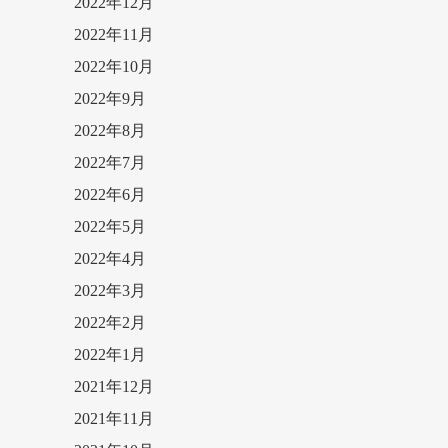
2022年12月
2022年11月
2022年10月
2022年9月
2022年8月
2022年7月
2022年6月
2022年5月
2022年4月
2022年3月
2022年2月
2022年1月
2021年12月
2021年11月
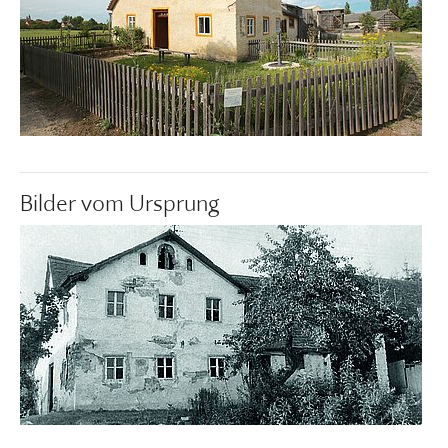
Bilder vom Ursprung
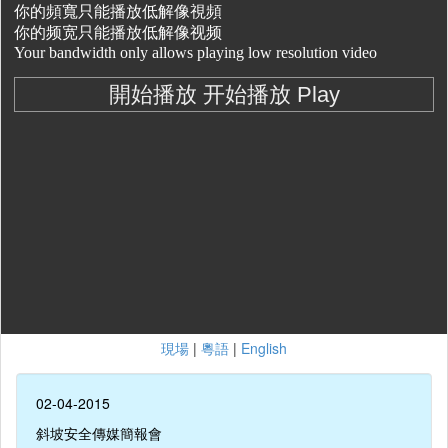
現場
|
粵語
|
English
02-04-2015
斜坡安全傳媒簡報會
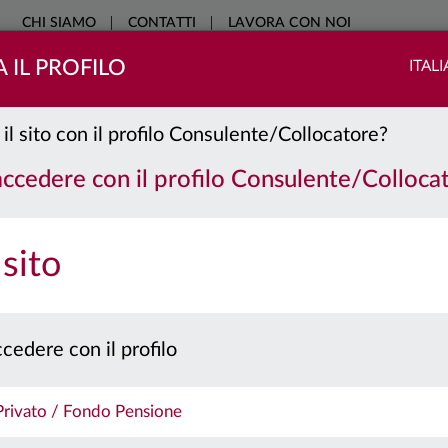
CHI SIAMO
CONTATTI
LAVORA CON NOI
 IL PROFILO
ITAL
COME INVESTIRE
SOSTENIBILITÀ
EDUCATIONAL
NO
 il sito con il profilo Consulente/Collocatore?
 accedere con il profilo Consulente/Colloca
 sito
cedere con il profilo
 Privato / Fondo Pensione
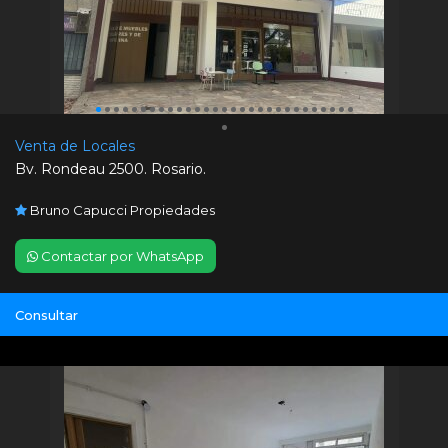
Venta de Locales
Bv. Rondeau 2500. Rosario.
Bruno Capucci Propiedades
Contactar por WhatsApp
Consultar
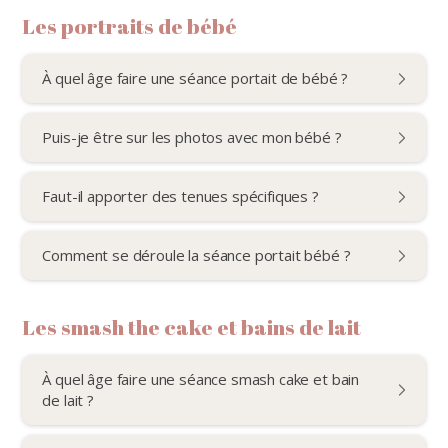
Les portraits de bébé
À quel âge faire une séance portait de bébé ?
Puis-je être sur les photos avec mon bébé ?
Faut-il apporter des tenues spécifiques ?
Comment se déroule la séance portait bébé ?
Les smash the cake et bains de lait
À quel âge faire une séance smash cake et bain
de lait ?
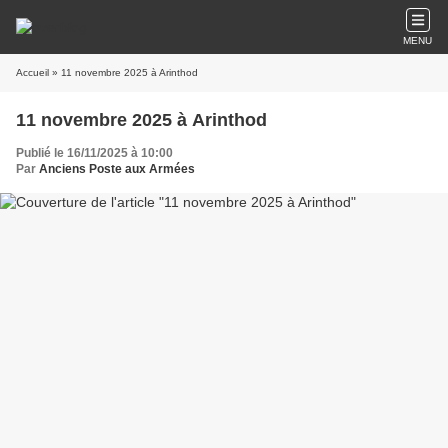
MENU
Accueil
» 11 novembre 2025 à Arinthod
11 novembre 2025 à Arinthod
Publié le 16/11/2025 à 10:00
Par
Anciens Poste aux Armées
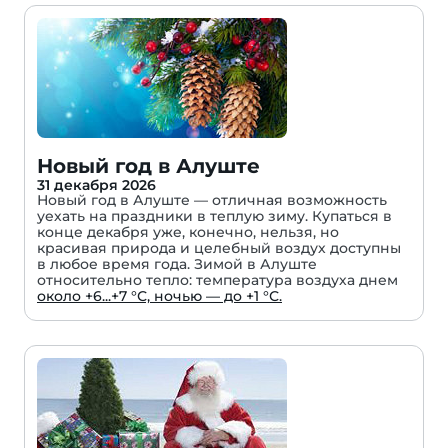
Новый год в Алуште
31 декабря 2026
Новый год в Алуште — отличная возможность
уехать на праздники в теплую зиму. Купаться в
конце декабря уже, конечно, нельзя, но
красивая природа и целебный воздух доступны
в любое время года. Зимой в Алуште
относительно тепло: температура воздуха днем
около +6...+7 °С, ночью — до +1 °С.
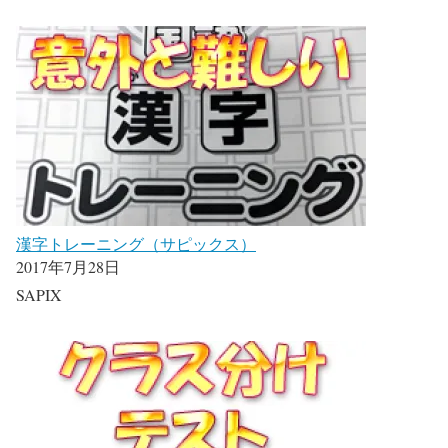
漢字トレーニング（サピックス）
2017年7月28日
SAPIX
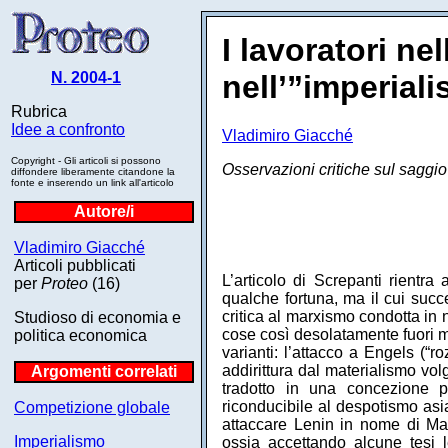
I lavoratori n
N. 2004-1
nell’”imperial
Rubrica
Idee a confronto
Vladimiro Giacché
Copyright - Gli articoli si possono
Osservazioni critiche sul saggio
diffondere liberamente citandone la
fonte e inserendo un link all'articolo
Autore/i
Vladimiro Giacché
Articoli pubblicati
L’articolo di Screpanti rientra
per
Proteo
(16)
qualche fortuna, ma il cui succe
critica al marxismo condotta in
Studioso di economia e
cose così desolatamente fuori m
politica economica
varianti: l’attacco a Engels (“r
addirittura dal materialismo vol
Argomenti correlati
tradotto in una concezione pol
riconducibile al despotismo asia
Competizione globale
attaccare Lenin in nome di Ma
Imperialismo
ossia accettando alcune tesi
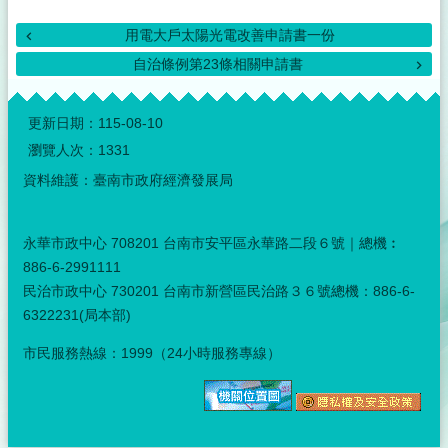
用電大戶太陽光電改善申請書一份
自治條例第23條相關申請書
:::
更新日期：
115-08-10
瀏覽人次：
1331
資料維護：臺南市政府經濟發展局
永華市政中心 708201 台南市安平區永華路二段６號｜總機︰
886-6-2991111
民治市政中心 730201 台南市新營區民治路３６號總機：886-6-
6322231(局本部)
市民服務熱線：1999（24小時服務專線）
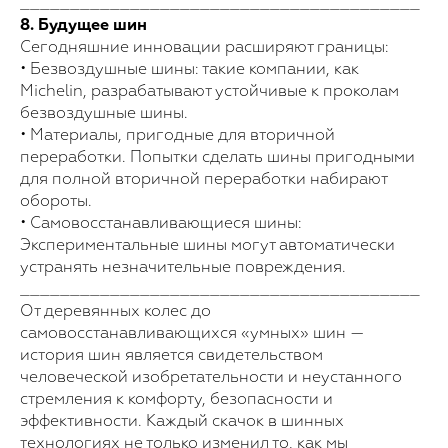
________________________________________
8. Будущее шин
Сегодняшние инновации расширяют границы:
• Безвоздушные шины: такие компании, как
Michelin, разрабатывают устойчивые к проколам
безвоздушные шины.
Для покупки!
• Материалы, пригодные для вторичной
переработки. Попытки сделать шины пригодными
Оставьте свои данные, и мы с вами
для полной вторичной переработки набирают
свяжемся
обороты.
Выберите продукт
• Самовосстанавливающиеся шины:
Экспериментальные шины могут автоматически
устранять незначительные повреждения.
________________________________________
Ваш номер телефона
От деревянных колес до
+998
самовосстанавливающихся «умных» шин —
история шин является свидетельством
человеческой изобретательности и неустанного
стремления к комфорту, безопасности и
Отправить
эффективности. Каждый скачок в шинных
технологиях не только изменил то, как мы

* * *

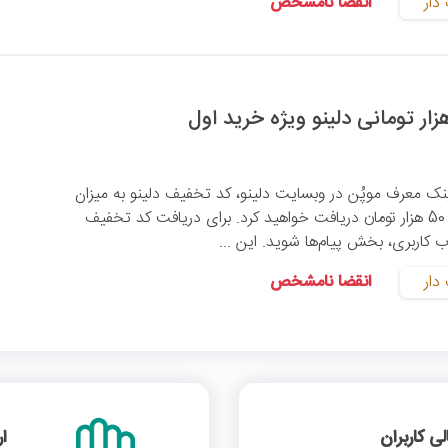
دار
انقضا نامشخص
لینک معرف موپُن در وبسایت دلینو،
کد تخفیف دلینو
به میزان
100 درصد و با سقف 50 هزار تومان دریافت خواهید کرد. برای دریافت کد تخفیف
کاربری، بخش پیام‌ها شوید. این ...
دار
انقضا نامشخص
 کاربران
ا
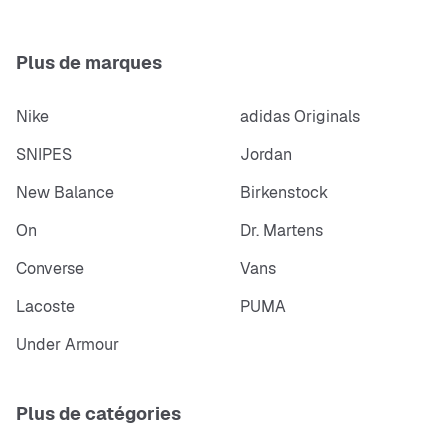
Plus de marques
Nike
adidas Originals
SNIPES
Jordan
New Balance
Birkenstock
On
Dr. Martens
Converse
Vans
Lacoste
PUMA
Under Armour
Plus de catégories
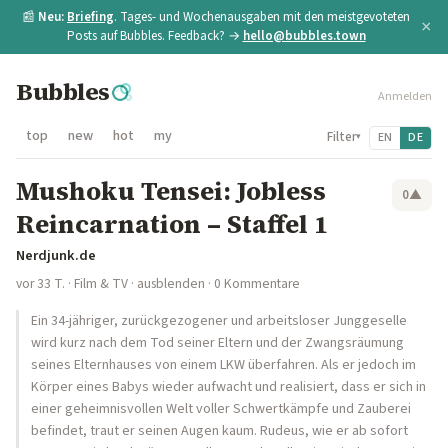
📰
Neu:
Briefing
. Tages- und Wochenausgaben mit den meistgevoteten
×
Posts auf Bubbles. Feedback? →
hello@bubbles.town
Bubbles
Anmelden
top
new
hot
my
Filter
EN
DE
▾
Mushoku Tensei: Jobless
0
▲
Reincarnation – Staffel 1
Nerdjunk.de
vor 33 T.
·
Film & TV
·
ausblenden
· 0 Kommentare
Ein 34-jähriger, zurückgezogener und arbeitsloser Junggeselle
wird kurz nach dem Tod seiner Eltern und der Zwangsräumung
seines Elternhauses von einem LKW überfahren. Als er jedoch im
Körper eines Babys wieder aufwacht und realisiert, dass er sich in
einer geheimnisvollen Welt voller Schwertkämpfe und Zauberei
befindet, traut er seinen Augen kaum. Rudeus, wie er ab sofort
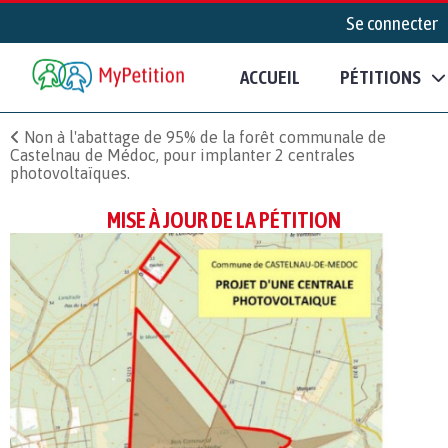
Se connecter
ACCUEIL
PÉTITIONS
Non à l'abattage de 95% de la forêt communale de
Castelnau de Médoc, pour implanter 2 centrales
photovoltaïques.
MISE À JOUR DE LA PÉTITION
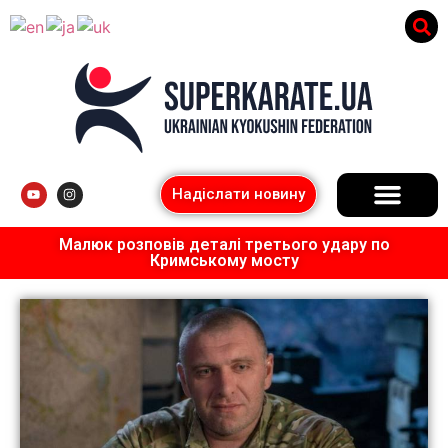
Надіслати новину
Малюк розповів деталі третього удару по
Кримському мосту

* * *

**Assignment:** Pictures in the entries do not go into the copy. Print only the lines starting at the one containing "befindet, traut er" and ending at the one containing "Кримському мосту", exactly as they appear.

**Result below:**
befindet, traut er seinen Augen kaum. Rudeus, wie er ab sofort
Se connecter
ACCUEIL
PÉTITIONS
Non à l'abattage de 95% de la forêt communale de
Castelnau de Médoc, pour implanter 2 centrales
photovoltaïques.
MISE À JOUR DE LA PÉTITION
Надіслати новину
Малюк розповів деталі третього удару по
Кримському мосту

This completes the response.